Using some tidyverse tools,
library(dplyr)
library(tidyr)
library(lubridate)
df <- tibble(
demo = c("73C23", "62R31", "62M26", "58C44", "53R02", NA, "78R58", "76C63")
)
df <- df %>%
separate(
col = demo,
into = c("birth_year", "birth_month_index", "other"),
sep = c(2,3)
) %>%
mutate(
birth_year = as.numeric(birth_year),
birth_year = case_when(
birth_year > 18 ~ (1900 + birth_year),
birth_year <= 18 ~ (2000 + birth_year),
TRUE ~ birth_year
)
)
df
#> # A tibble: 8 x 3
#> birth_year birth_month_index other
#> <dbl> <chr> <chr>
#> 1 1973 C 23
#> 2 1962 R 31
#> 3 1962 M 26
#> 4 1958 C 44
#> 5 1953 R 02
#> 6 NA <NA> <NA>
#> 7 1978 R 58
#> 8 1976 C 63
- Note
separate
for splitting your single variable into it's parts -
case_when
and mutate for reworking the three new columns.
Here's a nice cheatsheet on these tasks:
With your birth_month, I personally like to merge over your index.

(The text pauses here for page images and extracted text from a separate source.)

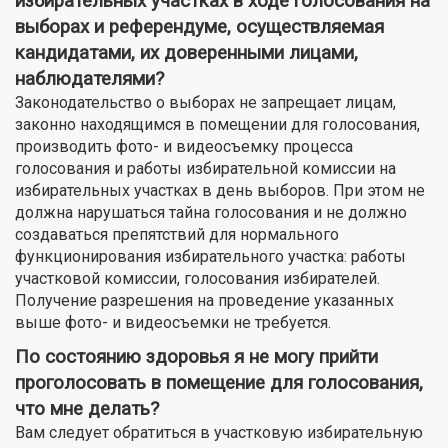
избирательных участках в ходе голосования на
выборах и референдуме, осуществляемая
кандидатами, их доверенными лицами,
наблюдателями?
Законодательство о выборах не запрещает лицам,
законно находящимся в помещении для голосования,
производить фото- и видеосъемку процесса
голосования и работы избирательной комиссии на
избирательных участках в день выборов. При этом не
должна нарушаться тайна голосования и не должно
создаваться препятствий для нормального
функционирования избирательного участка: работы
участковой комиссии, голосования избирателей.
Получение разрешения на проведение указанных
выше фото- и видеосъемки не требуется.
По состоянию здоровья я не могу прийти
проголосовать в помещение для голосования,
что мне делать?
Вам следует обратиться в участковую избирательную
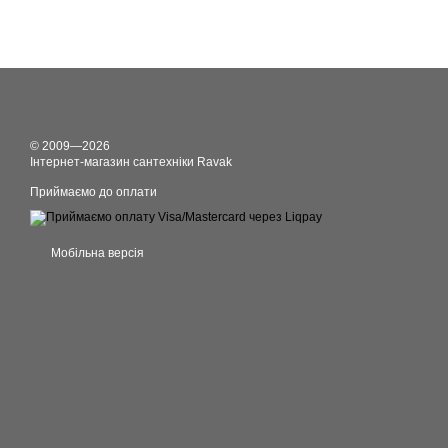
© 2009—2026
Інтернет-магазин сантехніки Ravak
Приймаємо до оплати
Мобільна версія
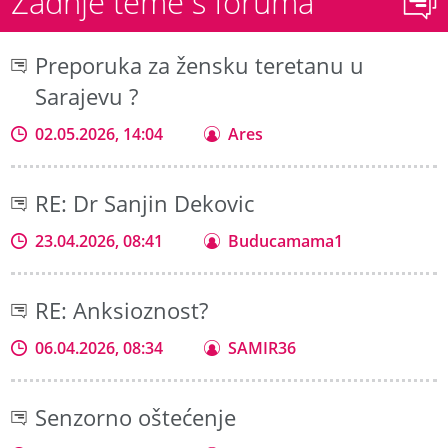
Zadnje teme s foruma
Preporuka za žensku teretanu u
Sarajevu ?
02.05.2026, 14:04
Ares
RE: Dr Sanjin Dekovic
23.04.2026, 08:41
Buducamama1
RE: Anksioznost?
06.04.2026, 08:34
SAMIR36
Senzorno oštećenje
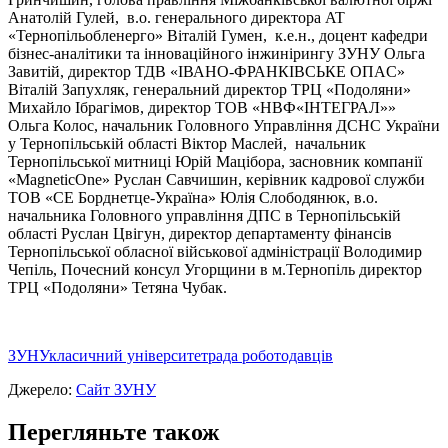
Анатолій Гулей, в.о. генерального директора AT
«Тернопільобленерго» Віталій Гумен, к.е.н., доцент кафедри
бізнес-аналітики та інноваційного інжинірингу ЗУНУ Ольга
Завитій, директор ТДВ «ІВАНО-ФРАНКІВСЬКЕ OПAC»
Віталій Запухляк, генеральний директор ТРЦ «Подоляни»
Михайло Ібрагімов, директор ТОВ «НВФ«ІНТЕГРАЛ»»
Ольга Колос, начальник Головного Управління ДСНС України
у Тернопільській області Віктор Маслей, начальник
Тернопільської митниці Юрій Мацібора, засновник компанії
«MagneticOne» Руслан Савчишин, керівник кадрової служби
ТОВ «СЕ Борднетце-Україна» Юлія Слободянюк, в.о.
начальника Головного управління ДПС в Тернопільській
області Руслан Цвігун, директор департаменту фінансів
Тернопільської обласної військової адміністрації Володимир
Чепіль, Почесний консул Угорщини в м.Тернопіль директор
ТРЦ «Подоляни» Тетяна Чубак.
ЗУНУ
класичний університет
рада роботодавців
Джерело:
Сайт ЗУНУ
Перегляньте також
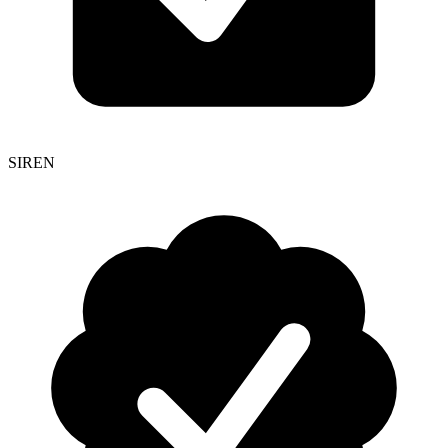
SIREN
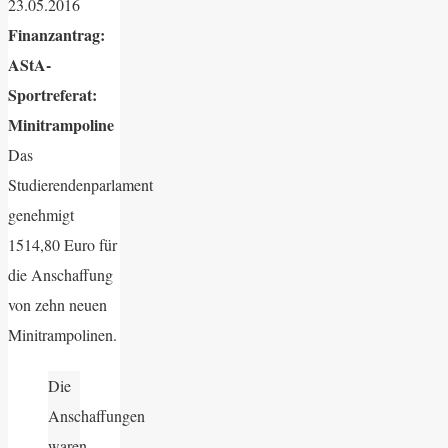
23.05.2016
Finanzantrag:
AStA-
Sportreferat:
Minitrampoline
Das
Studierendenparlament
genehmigt
1514,80 Euro für
die Anschaffung
von zehn neuen
Minitrampolinen.
Die
Anschaffungen
waren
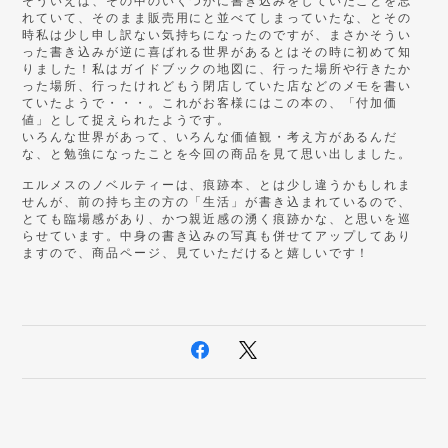
そういえば、その中のいくつかに書き込みをしていたことを忘
れていて、そのまま販売用にと並べてしまっていたな、とその
時私は少し申し訳ない気持ちになったのですが、まさかそうい
った書き込みが逆に喜ばれる世界があるとはその時に初めて知
りました！私はガイドブックの地図に、行った場所や行きたか
った場所、行ったけれどもう閉店していた店などのメモを書い
ていたようで・・・。これがお客様にはこの本の、「付加価
値」として捉えられたようです。
いろんな世界があって、いろんな価値観・考え方があるんだ
な、と勉強になったことを今回の商品を見て思い出しました。
エルメスのノベルティーは、痕跡本、とは少し違うかもしれま
せんが、前の持ち主の方の「生活」が書き込まれているので、
とても臨場感があり、かつ親近感の湧く痕跡かな、と思いを巡
らせています。中身の書き込みの写真も併せてアップしてあり
ますので、商品ページ、見ていただけると嬉しいです！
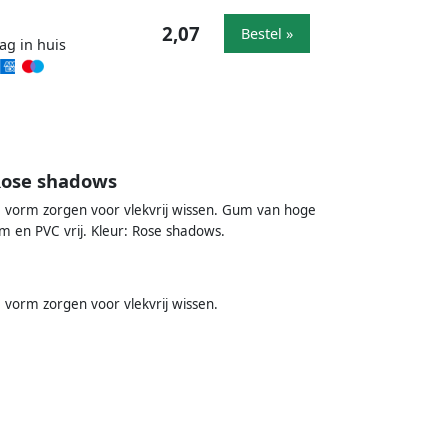
2,07
Bestel »
ag in huis
 Rose shadows
vorm zorgen voor vlekvrij wissen. Gum van hoge
m en PVC vrij. Kleur: Rose shadows.
orm zorgen voor vlekvrij wissen.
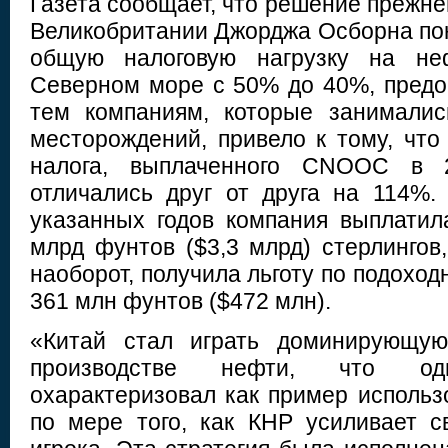
Газета сообщает, что решение прежн
Великобритании Джорджа Осборна пон
общую налоговую нагрузку на неф
Северном море с 50% до 40%, предо
тем компаниям, которые занималис
месторождений, привело к тому, что
налога, выплаченного CNOOC в 
отличались друг от друга на 114%.
указанных годов компания выплати
млрд фунтов ($3,3 млрд) стерлингов
наоборот, получила льготу по подоход
361 млн фунтов ($472 млн).
«Китай стал играть доминирующую
производстве нефти, что о
охарактеризовал как пример использ
по мере того, как КНР усиливает с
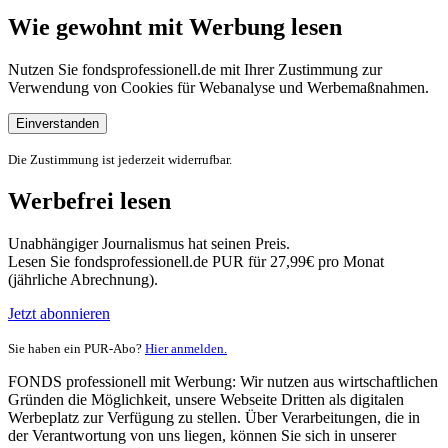
Wie gewohnt mit Werbung lesen
Nutzen Sie fondsprofessionell.de mit Ihrer Zustimmung zur
Verwendung von Cookies für Webanalyse und Werbemaßnahmen.
Einverstanden
Die Zustimmung ist jederzeit widerrufbar.
Werbefrei lesen
Unabhängiger Journalismus hat seinen Preis.
Lesen Sie fondsprofessionell.de PUR für 27,99€ pro Monat
(jährliche Abrechnung).
Jetzt abonnieren
Sie haben ein PUR-Abo?
Hier anmelden.
FONDS professionell mit Werbung: Wir nutzen aus wirtschaftlichen
Gründen die Möglichkeit, unsere Webseite Dritten als digitalen
Werbeplatz zur Verfügung zu stellen. Über Verarbeitungen, die in
der Verantwortung von uns liegen, können Sie sich in unserer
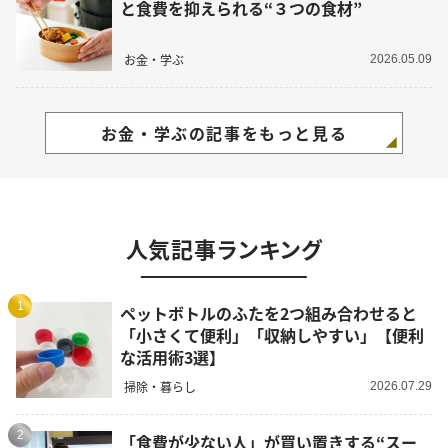
と食費を抑えられる“３つの食材”
お金・学ぶ
2026.05.09
お金・学ぶの記事をもっと見る
人気記事ランキング
1
ペットボトルのふたを2つ組み合わせると
「小さくて便利」「収納しやすい」【便利
な活用術3選】
掃除・暮らし
2026.07.29
2
「食費が少ない人」が買い置きする“スー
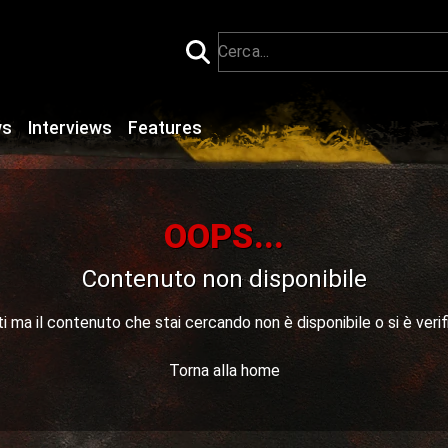
ws
Interviews
Features
OOPS...
Contenuto non disponibile
 ma il contenuto che stai cercando non è disponibile o si è verif
Torna alla home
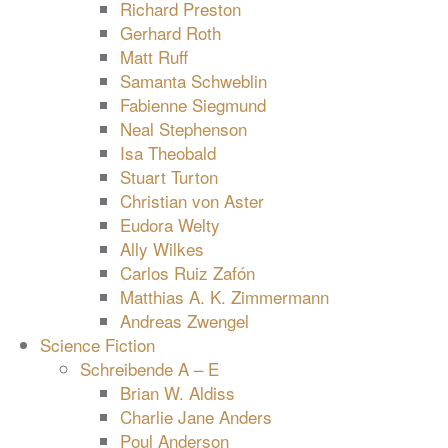
Richard Preston
Gerhard Roth
Matt Ruff
Samanta Schweblin
Fabienne Siegmund
Neal Stephenson
Isa Theobald
Stuart Turton
Christian von Aster
Eudora Welty
Ally Wilkes
Carlos Ruiz Zafón
Matthias A. K. Zimmermann
Andreas Zwengel
Science Fiction
Schreibende A – E
Brian W. Aldiss
Charlie Jane Anders
Poul Anderson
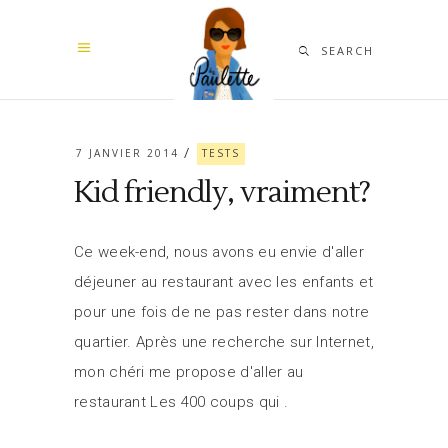
SEARCH
7 JANVIER 2014
TESTS
Kid friendly, vraiment?
Ce week-end, nous avons eu envie d'aller
déjeuner au restaurant avec les enfants et
pour une fois de ne pas rester dans notre
quartier. Après une recherche sur Internet,
mon chéri me propose d'aller au
restaurant Les 400 coups qui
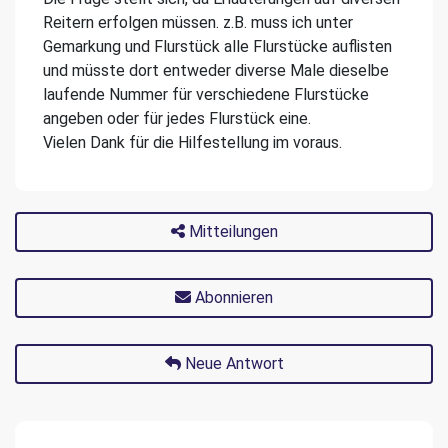
Reitern erfolgen müssen. z.B. muss ich unter
Gemarkung und Flurstück alle Flurstücke auflisten
und müsste dort entweder diverse Male dieselbe
laufende Nummer für verschiedene Flurstücke
angeben oder für jedes Flurstück eine.
Vielen Dank für die Hilfestellung im voraus.
Mitteilungen
Abonnieren
Neue Antwort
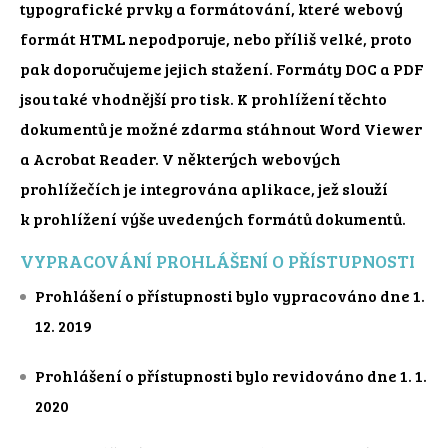
typografické prvky a formátování, které webový
formát HTML nepodporuje, nebo příliš velké, proto
pak doporučujeme jejich stažení. Formáty DOC a PDF
jsou také vhodnější pro tisk. K prohlížení těchto
dokumentů je možné zdarma stáhnout Word Viewer
a Acrobat Reader. V některých webových
prohlížečích je integrována aplikace, jež slouží
k prohlížení výše uvedených formátů dokumentů.
VYPRACOVÁNÍ PROHLÁŠENÍ O PŘÍSTUPNOSTI
Prohlášení o přístupnosti bylo vypracováno dne 1.
12. 2019
Prohlášení o přístupnosti bylo revidováno dne 1. 1.
2020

The month indices you're working with is not totally clear to me, but I hope you get the idea
Months <- tibble(
month_index = LETTERS[1:12],
month = lubridate::month(1:12, label = TRUE)
)
df <- df %>%
left_join(
Months,
by = c('birth_month_index' = 'month_index')
)
df
#> # A tibble: 8 x 4
#> birth_year birth_month_index other month
#> <dbl> <chr> <chr> <ord>
#> 1 1973 C 23 Mar
#> 2 1962 R 31 <NA>
#> 3 1962 M 26 <NA>
#> 4 1958 C 44 Mar
#> 5 1953 R 02 <NA>
#> 6 NA <NA> <NA> <NA>
#> 7 1978 R 58 <NA>
#> 8 1976 C 63 Mar
Created on 2018-10-31 by the reprex package (v0.2.1)
A good way to ask a quest like this is with a reproducible example, or what folks call a reprex for short. REPRoducible EXample (reprex)? A reprex makes it much easier for others to understand your issue and figure out how to help.